Each palm-size sensor, called a mote, consists of a sensor board, a radio processor and two AA batteries. Hanging from trellises as close as 20 feet apart, the motes form an efficient, low-power wireless network that connects to a PC in the vineyard manager's office.
Radio signals hop from one mote to the next until they reach the manager's PC. The software running on the network's open-source operating system, TinyOS, selects the best transmission routes for the motes to use.
"The shortest physical distances, or the fewest hops, don't always make the best paths," said Anind Dey, senior researcher at the Intel Research Lab at the University of California at Berkeley. "We've developed algorithms that instead determine which paths will have the least signal loss, for example."

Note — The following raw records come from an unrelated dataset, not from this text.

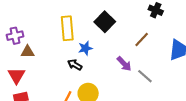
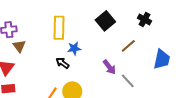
black square: (105, 22) -> (105, 21), moved
brown triangle: (28, 52) -> (19, 46), turned 48

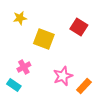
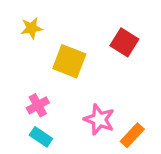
pink star: (63, 76) -> (99, 120), turned -30
cyan rectangle: (14, 85) -> (41, 137), moved

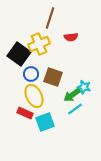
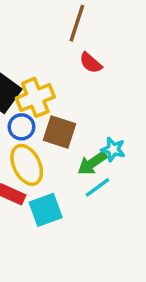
brown line: (50, 18) -> (77, 23), moved
red semicircle: (71, 37) -> (91, 63), turned 48
yellow cross: (39, 44) -> (35, 97), moved

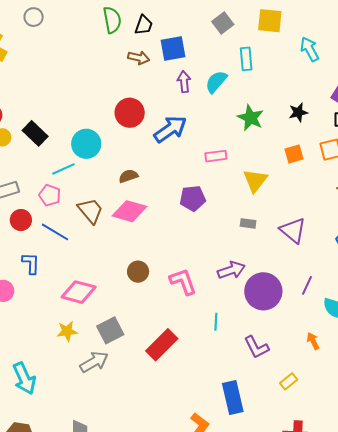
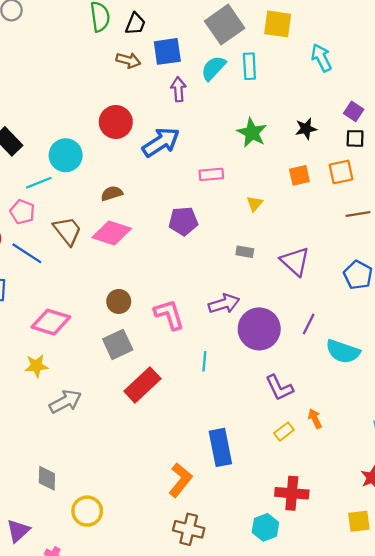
gray square: (223, 23) -> (225, 25), size x1.6
cyan semicircle: (216, 82) -> (213, 68), moved
yellow triangle: (255, 181) -> (255, 204), size x0.6
gray square: (110, 330) -> (118, 344), moved
orange arrow: (313, 341) -> (315, 419), moved
purple L-shape: (256, 347) -> (279, 388), moved

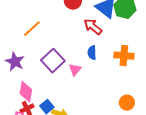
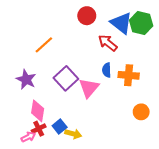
orange cross: (124, 56) -> (129, 75), moved
pink triangle: (75, 70) -> (89, 88), size x1.5
orange circle: (127, 103) -> (141, 112), moved

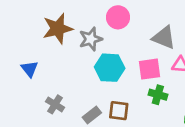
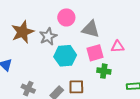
gray triangle: (164, 38) -> (91, 29), moved

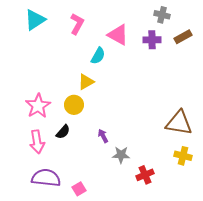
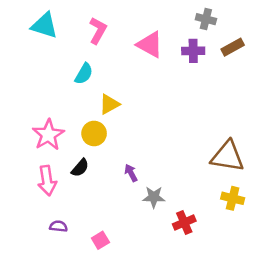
cyan triangle: (35, 20) -> (44, 25), turned 50
cyan semicircle: (98, 56) -> (84, 74), moved
purple semicircle: (46, 178) -> (58, 226), size x0.5

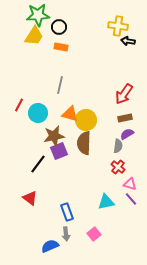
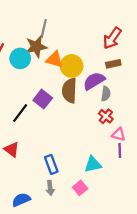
purple semicircle: (127, 134) -> (94, 81), moved, size x1.5
brown star: (54, 136) -> (36, 47), moved
purple square: (59, 151) -> (43, 99), turned -30
purple line: (131, 199) -> (120, 151), turned 40
cyan triangle: (106, 202) -> (93, 164), moved
blue semicircle: (50, 246) -> (21, 200), moved

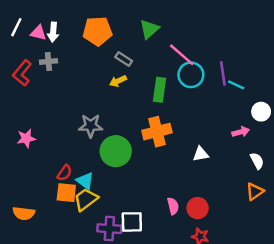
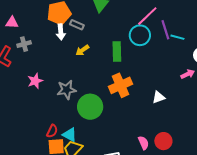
white arrow: (53, 32) -> (61, 32), moved
pink line: (182, 55) -> (147, 16), moved, turned -75
gray rectangle: (124, 59) -> (77, 25), moved
pink star: (26, 138) -> (35, 81), moved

Not only the motes will help Don King, one co-owner of King Family Farms where the technology is developed, to optimize watering, they'll also help him to sleep better.

Until now, he's been fighting frost the old-fashioned way: by patrolling the vineyard at night with a lantern and a portable thermometer. "I used to grab a sleeping bag and sleep out in the cold spots with a thermometer and an alarm," he said. "It was really pretty primitive."
[The motes] will also help King choose the best moment to pick his grapes -- a process known as precision harvesting. A plant's total number of high- and low-temperature days determines whether its fruit will make a better Pinot Noir, Chardonnay or other wine.

A month ago, I was writing about Wireless Mesh Networks. Now, we have a real application -- and maybe finer wines.